**PROBLEM STATEMENT**
The entries below should be copied exactly and completely.

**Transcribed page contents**
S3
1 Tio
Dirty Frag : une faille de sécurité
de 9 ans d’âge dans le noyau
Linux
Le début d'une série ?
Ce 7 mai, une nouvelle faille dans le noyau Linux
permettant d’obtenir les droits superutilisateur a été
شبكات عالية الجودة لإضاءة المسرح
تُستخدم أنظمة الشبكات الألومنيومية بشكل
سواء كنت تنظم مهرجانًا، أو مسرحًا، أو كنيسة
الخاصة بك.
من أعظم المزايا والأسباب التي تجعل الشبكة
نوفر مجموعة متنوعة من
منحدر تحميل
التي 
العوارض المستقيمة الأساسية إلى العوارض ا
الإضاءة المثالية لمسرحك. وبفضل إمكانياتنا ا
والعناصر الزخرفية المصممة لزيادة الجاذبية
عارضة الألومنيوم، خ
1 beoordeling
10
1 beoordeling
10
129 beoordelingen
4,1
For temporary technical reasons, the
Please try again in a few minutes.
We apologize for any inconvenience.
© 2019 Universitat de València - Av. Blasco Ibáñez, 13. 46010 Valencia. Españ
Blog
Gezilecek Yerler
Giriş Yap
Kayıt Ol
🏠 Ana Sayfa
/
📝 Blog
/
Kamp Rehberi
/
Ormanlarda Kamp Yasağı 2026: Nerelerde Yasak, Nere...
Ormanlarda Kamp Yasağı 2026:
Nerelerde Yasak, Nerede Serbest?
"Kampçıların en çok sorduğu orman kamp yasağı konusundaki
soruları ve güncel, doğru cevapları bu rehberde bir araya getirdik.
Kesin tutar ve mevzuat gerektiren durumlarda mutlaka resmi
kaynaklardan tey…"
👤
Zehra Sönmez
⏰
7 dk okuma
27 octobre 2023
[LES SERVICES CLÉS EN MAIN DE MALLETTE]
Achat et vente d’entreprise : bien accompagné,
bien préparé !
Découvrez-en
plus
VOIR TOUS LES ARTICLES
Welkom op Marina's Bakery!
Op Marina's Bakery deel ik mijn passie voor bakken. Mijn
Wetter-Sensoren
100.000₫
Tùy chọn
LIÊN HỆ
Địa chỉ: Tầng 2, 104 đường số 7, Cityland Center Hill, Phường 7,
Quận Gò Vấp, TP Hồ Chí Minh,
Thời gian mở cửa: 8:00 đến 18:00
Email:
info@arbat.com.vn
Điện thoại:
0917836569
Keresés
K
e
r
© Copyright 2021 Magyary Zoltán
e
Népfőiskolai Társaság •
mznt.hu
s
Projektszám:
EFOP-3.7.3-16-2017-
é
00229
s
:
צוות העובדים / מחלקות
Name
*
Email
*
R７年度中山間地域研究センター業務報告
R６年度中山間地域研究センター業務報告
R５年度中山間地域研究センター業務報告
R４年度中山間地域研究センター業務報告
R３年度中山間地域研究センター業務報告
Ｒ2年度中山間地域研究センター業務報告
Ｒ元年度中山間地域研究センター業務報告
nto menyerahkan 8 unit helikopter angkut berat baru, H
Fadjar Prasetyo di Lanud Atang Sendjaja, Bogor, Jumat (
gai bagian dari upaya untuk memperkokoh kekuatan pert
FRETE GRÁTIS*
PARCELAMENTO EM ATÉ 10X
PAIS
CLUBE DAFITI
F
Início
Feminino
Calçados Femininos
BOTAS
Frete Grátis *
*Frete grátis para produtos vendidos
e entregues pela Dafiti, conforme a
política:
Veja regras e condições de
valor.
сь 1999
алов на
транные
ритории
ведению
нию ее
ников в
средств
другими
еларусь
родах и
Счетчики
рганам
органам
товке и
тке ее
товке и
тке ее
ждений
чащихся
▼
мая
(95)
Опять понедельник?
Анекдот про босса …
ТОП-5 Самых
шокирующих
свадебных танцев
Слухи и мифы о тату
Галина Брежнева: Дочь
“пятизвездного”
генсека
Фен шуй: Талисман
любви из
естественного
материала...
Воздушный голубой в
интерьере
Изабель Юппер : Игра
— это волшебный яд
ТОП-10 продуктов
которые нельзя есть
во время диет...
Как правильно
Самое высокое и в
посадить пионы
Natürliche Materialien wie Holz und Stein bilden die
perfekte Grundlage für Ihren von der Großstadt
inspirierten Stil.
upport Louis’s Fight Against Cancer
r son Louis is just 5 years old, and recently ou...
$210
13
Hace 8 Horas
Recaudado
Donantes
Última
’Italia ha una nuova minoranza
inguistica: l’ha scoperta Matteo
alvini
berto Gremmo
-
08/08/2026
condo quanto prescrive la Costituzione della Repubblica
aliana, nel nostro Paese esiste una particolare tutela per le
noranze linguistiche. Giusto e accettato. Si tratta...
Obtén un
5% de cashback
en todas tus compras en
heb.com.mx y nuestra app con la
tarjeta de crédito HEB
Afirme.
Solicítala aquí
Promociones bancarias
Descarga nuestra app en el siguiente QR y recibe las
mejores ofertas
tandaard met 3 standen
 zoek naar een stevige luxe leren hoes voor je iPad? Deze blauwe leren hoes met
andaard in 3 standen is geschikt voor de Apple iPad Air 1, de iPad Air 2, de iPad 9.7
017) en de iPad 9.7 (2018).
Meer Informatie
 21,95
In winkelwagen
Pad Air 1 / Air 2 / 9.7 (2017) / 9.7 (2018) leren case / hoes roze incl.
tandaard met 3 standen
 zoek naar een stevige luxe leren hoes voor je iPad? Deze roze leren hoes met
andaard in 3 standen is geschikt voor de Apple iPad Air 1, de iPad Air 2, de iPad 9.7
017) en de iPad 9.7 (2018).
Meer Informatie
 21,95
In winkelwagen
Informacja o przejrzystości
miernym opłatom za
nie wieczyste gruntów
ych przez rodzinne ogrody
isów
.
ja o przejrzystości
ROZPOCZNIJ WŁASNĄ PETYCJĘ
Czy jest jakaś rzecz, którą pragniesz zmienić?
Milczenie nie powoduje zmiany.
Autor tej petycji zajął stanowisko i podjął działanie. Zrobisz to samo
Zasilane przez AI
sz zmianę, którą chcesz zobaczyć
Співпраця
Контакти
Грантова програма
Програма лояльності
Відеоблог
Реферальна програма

**OUTPUT BELOW**
S3
1 Tio
Dirty Frag : une faille de sécurité
de 9 ans d’âge dans le noyau
Linux
Le début d'une série ?
Ce 7 mai, une nouvelle faille dans le noyau Linux
permettant d’obtenir les droits superutilisateur a été
شبكات عالية الجودة لإضاءة المسرح
تُستخدم أنظمة الشبكات الألومنيومية بشكل
سواء كنت تنظم مهرجانًا، أو مسرحًا، أو كنيسة
الخاصة بك.
من أعظم المزايا والأسباب التي تجعل الشبكة
نوفر مجموعة متنوعة من
منحدر تحميل
التي 
العوارض المستقيمة الأساسية إلى العوارض ا
الإضاءة المثالية لمسرحك. وبفضل إمكانياتنا ا
والعناصر الزخرفية المصممة لزيادة الجاذبية
عارضة الألومنيوم، خ
1 beoordeling
10
1 beoordeling
10
129 beoordelingen
4,1
For temporary technical reasons, the
Please try again in a few minutes.
We apologize for any inconvenience.
© 2019 Universitat de València - Av. Blasco Ibáñez, 13. 46010 Valencia. Españ
Blog
Gezilecek Yerler
Giriş Yap
Kayıt Ol
🏠 Ana Sayfa
/
📝 Blog
/
Kamp Rehberi
/
Ormanlarda Kamp Yasağı 2026: Nerelerde Yasak, Nere...
Ormanlarda Kamp Yasağı 2026:
Nerelerde Yasak, Nerede Serbest?
"Kampçıların en çok sorduğu orman kamp yasağı konusundaki
soruları ve güncel, doğru cevapları bu rehberde bir araya getirdik.
Kesin tutar ve mevzuat gerektiren durumlarda mutlaka resmi
kaynaklardan tey…"
👤
Zehra Sönmez
⏰
7 dk okuma
27 octobre 2023
[LES SERVICES CLÉS EN MAIN DE MALLETTE]
Achat et vente d’entreprise : bien accompagné,
bien préparé !
Découvrez-en
plus
VOIR TOUS LES ARTICLES
Welkom op Marina's Bakery!
Op Marina's Bakery deel ik mijn passie voor bakken. Mijn
Wetter-Sensoren
100.000₫
Tùy chọn
LIÊN HỆ
Địa chỉ: Tầng 2, 104 đường số 7, Cityland Center Hill, Phường 7,
Quận Gò Vấp, TP Hồ Chí Minh,
Thời gian mở cửa: 8:00 đến 18:00
Email:
info@arbat.com.vn
Điện thoại:
0917836569
Keresés
K
e
r
© Copyright 2021 Magyary Zoltán
e
Népfőiskolai Társaság •
mznt.hu
s
Projektszám:
EFOP-3.7.3-16-2017-
é
00229
s
:
צוות העובדים / מחלקות
Name
*
Email
*
R７年度中山間地域研究センター業務報告
R６年度中山間地域研究センター業務報告
R５年度中山間地域研究センター業務報告
R４年度中山間地域研究センター業務報告
R３年度中山間地域研究センター業務報告
Ｒ2年度中山間地域研究センター業務報告
Ｒ元年度中山間地域研究センター業務報告
nto menyerahkan 8 unit helikopter angkut berat baru, H
Fadjar Prasetyo di Lanud Atang Sendjaja, Bogor, Jumat (
gai bagian dari upaya untuk memperkokoh kekuatan pert
FRETE GRÁTIS*
PARCELAMENTO EM ATÉ 10X
PAIS
CLUBE DAFITI
F
Início
Feminino
Calçados Femininos
BOTAS
Frete Grátis *
*Frete grátis para produtos vendidos
e entregues pela Dafiti, conforme a
política:
Veja regras e condições de
valor.
сь 1999
алов на
транные
ритории
ведению
нию ее
ников в
средств
другими
еларусь
родах и
Счетчики
рганам
органам
товке и
тке ее
товке и
тке ее
ждений
чащихся
▼
мая
(95)
Опять понедельник?
Анекдот про босса …
ТОП-5 Самых
шокирующих
свадебных танцев
Слухи и мифы о тату
Галина Брежнева: Дочь
“пятизвездного”
генсека
Фен шуй: Талисман
любви из
естественного
материала...
Воздушный голубой в
интерьере
Изабель Юппер : Игра
— это волшебный яд
ТОП-10 продуктов
которые нельзя есть
во время диет...
Как правильно
Самое высокое и в
посадить пионы
Natürliche Materialien wie Holz und Stein bilden die
perfekte Grundlage für Ihren von der Großstadt
inspirierten Stil.
upport Louis’s Fight Against Cancer
r son Louis is just 5 years old, and recently ou...
$210
13
Hace 8 Horas
Recaudado
Donantes
Última
’Italia ha una nuova minoranza
inguistica: l’ha scoperta Matteo
alvini
berto Gremmo
-
08/08/2026
condo quanto prescrive la Costituzione della Repubblica
aliana, nel nostro Paese esiste una particolare tutela per le
noranze linguistiche. Giusto e accettato. Si tratta...
Obtén un
5% de cashback
en todas tus compras en
heb.com.mx y nuestra app con la
tarjeta de crédito HEB
Afirme.
Solicítala aquí
Promociones bancarias
Descarga nuestra app en el siguiente QR y recibe las
mejores ofertas
tandaard met 3 standen
 zoek naar een stevige luxe leren hoes voor je iPad? Deze blauwe leren hoes met
andaard in 3 standen is geschikt voor de Apple iPad Air 1, de iPad Air 2, de iPad 9.7
017) en de iPad 9.7 (2018).
Meer Informatie
 21,95
In winkelwagen
Pad Air 1 / Air 2 / 9.7 (2017) / 9.7 (2018) leren case / hoes roze incl.
tandaard met 3 standen
 zoek naar een stevige luxe leren hoes voor je iPad? Deze roze leren hoes met
andaard in 3 standen is geschikt voor de Apple iPad Air 1, de iPad Air 2, de iPad 9.7
017) en de iPad 9.7 (2018).
Meer Informatie
 21,95
In winkelwagen
Informacja o przejrzystości
miernym opłatom za
nie wieczyste gruntów
ych przez rodzinne ogrody
isów
.
ja o przejrzystości
ROZPOCZNIJ WŁASNĄ PETYCJĘ
Czy jest jakaś rzecz, którą pragniesz zmienić?
Milczenie nie powoduje zmiany.
Autor tej petycji zajął stanowisko i podjął działanie. Zrobisz to samo
Zasilane przez AI
sz zmianę, którą chcesz zobaczyć
Співпраця
Контакти
Грантова програма
Програма лояльності
Відеоблог
Реферальна програма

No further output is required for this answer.